The Fermi Gamma-ray Telescope is dedicated to detecting gamma-ray bursts (GRBs)–enormous yet brief energy emissions that mainly occur as massive, aging stars die.
When a star with a mass greater than 25 times that of our sun runs out of fuel, it can no longer sustain its own weight, and collapses into a black hole. During this process, a fraction of the star’s outer layer explodes as a supernova.
As the black hole sucks up matter from the star, it fires out a gas jet at near light-speed through the supernova envelope that generates a GRB.
“Fermi is lucky to measure the highest energy portion of the gamma-ray burst emission, which last for hundreds to thousands of seconds–maybe 20 minutes,” said Péter Mészáros, Eberly Chair Professor of Astronomy and Astrophysics and Physics at Pennsylvania State University, in a press release.

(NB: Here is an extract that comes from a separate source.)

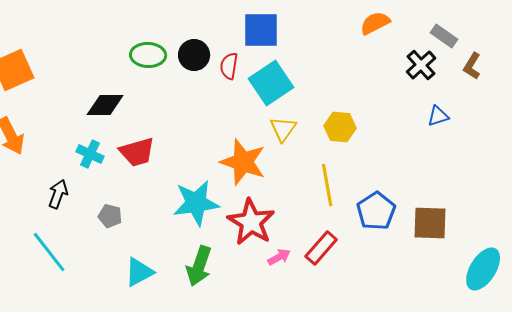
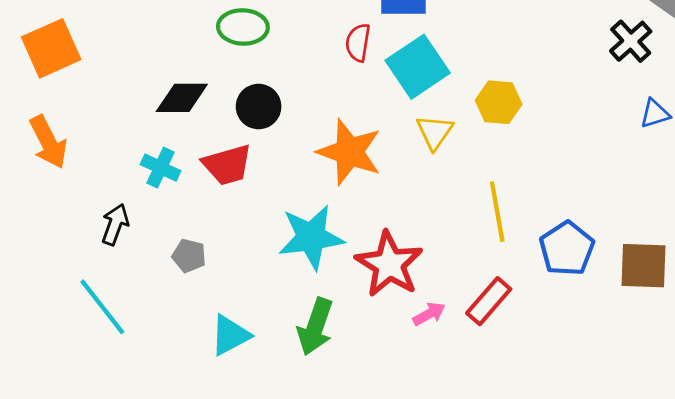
black circle: (194, 55) -> (259, 107), moved
yellow hexagon: (340, 127) -> (499, 102), moved
orange star: (243, 162) -> (349, 152), moved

According to Mészáros, Fermi misses about 500 GRBs for every one it detects, because the bursts are highly directional.
“Fermi has done much better in measuring how close to the speed of light the jet gets,” said Mészáros. “But we still don’t know if it is 99.9995 percent the speed of light or 99.99995 percent the speed of light.”
Fermi’s extremely accurate measurements have increased our theoretical understanding of GRBs.
“We have been able to rule out the simplest version of theories which combine quantum mechanics with gravity, although others remain to be tested,” Mészáros said.
As they are emitted by ancient stars, GRBs are visible far from the Earth and therefore in the early universe.
“We think we can detect them at the infancy of the universe,” Mészáros concluded.